Frequently asked questions
- What is a butterfly on BLMN?
- A butterfly on BLMN is the butterfly strategy applied to BLMN (stock). The strategy is structurally neutral / pin (limited-risk, limited-reward): A long call butterfly buys one lower-strike call, sells two ATM calls, and buys one higher-strike call, paying a small net debit for a defined-risk position that maxes out if the underlying pins the middle strike at expiration. With BLMN stock trading near $8.05, the strikes shown on this page are snapped to the nearest listed BLMN chain strike and the premiums come straight from the end-of-day bid/ask midpoint.
- How are BLMN butterfly max profit and max loss calculated?

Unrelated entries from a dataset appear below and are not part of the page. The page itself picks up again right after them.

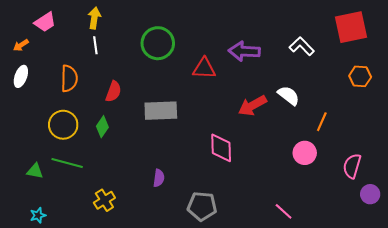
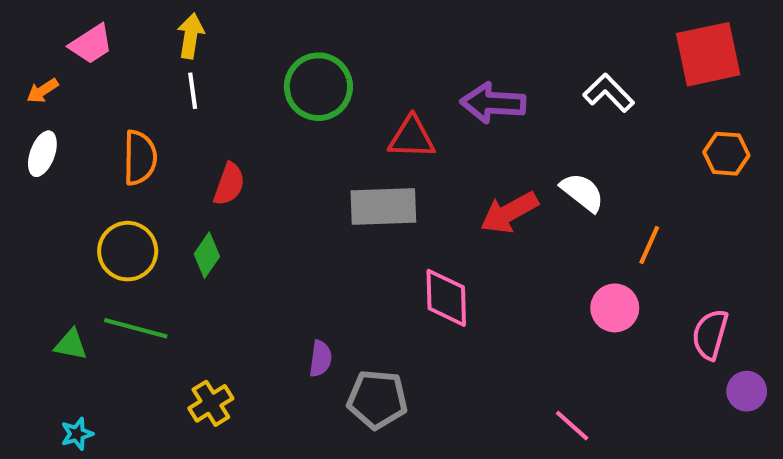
gray rectangle: (161, 111) -> (383, 206), moved
gray pentagon: (202, 206) -> (377, 399), moved

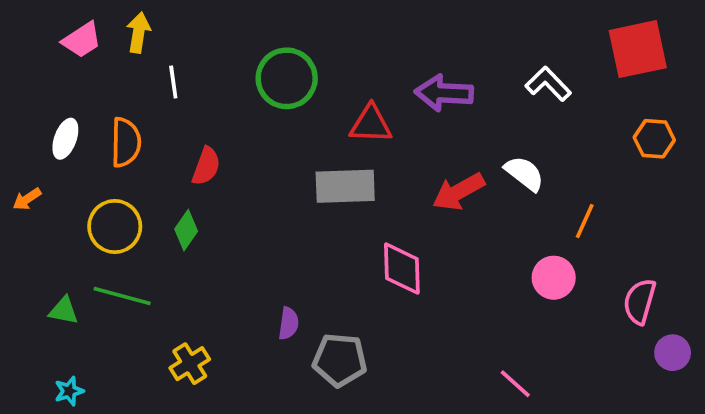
yellow arrow: (191, 36) -> (139, 33), moved
orange arrow: (42, 91) -> (27, 199), moved
white ellipse: (42, 154) -> (65, 139), moved

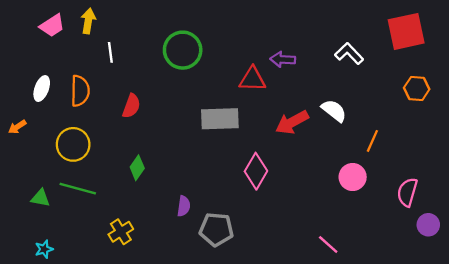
purple arrow: (444, 93) -> (283, 59), size x0.7
red triangle: (371, 124) -> (252, 79), moved
green diamond: (186, 230) -> (137, 168), moved
pink diamond: (402, 269) -> (256, 171), turned 32

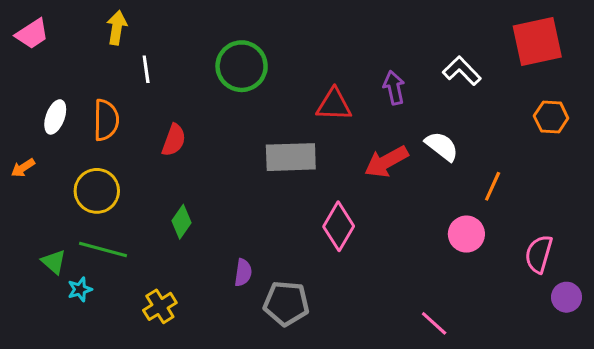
pink trapezoid: (52, 26) -> (32, 34), moved
purple arrow: (283, 59) -> (394, 88), moved, turned 75
green triangle: (41, 198) -> (54, 262), turned 30
cyan star: (44, 249) -> (80, 289), moved

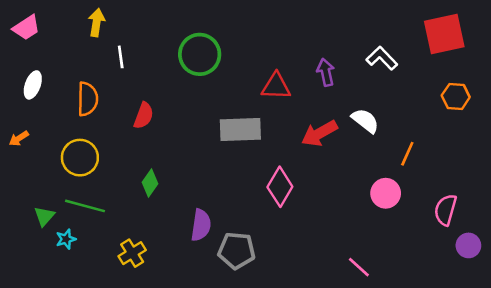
white ellipse: (55, 117) -> (33, 85), moved
green triangle: (54, 262) -> (44, 216), turned 30
purple semicircle: (243, 273) -> (201, 225), size x1.4

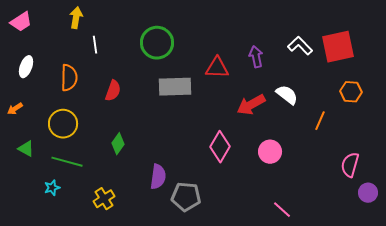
red square: (444, 34) -> (338, 47), moved
orange hexagon: (456, 96) -> (351, 92), moved
gray rectangle: (240, 130) -> (175, 87), moved
pink circle: (386, 193) -> (270, 152), moved
green triangle: (44, 216) -> (26, 149), moved, turned -42

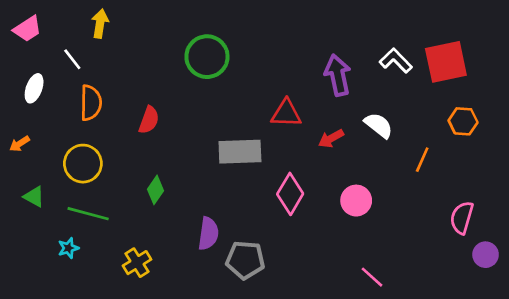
white line: (95, 45) -> (72, 59), moved, turned -30
purple arrow: (256, 57) -> (338, 75), size x1.4
red triangle: (217, 68) -> (286, 113), moved
gray rectangle: (175, 87) -> (240, 152), moved
red arrow: (251, 105) -> (331, 138), size x0.7

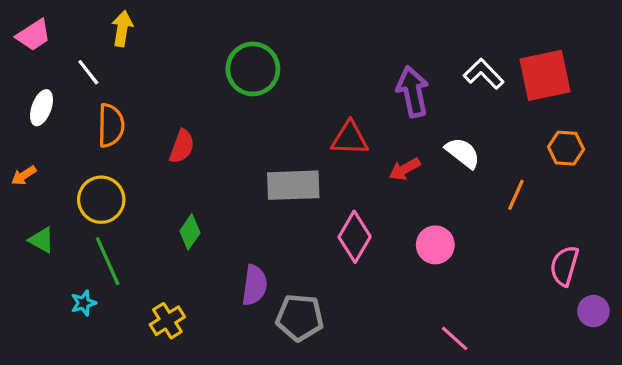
green line: (88, 214) -> (108, 261), turned 51

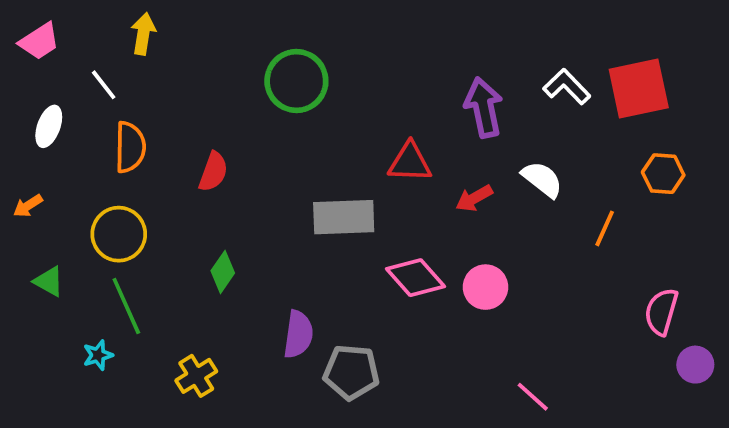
pink diamond: (355, 237) -> (416, 278), turned -72
pink circle: (435, 245) -> (485, 287), moved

- Max profit equals the wing width minus net debit times 100 (reached when the underlying pins the middle strike); max loss equals the net debit times 100. Two breakevens at lower-wing plus debit and upper-wing minus debit. For the BLMN butterfly priced from the end-of-day chain at a 30-day expiry (ATM IV 60.80%), the computed maximum profit is unbounded per contract and the computed maximum loss is unbounded per contract. Live intraday quotes will differ as the chain moves through the trading session.
- What is the breakeven for a BLMN butterfly?
- The breakeven for the BLMN butterfly priced on this page is no defined breakeven on the modeled curve at expiration, derived from end-of-day chain premiums. Breakeven is the underlying price at which the strategy's P&L crosses zero ignoring transaction costs and assignment risk. The current BLMN market-implied 1-standard-deviation expected move is approximately 17.43%; if the move sits well outside the breakeven distance, the structure's risk-reward becomes correspondingly tighter.
- When should you consider a butterfly on BLMN?
- Butterflies on BLMN are pinning bets - traders use them when they expect BLMN to settle near a specific level at expiration (often the prior close, a round number, or the max-pain strike) and want defined-risk exposure to that outcome.
- How does current BLMN implied volatility affect this butterfly?
- BLMN ATM IV is at 60.80% with IV rank near 15.33%, which is on the low end of its 1-year range. Premium-buying structures (long call, long put, debit spreads) are relatively cheap in this regime; premium-selling structures collect less credit per unit risk.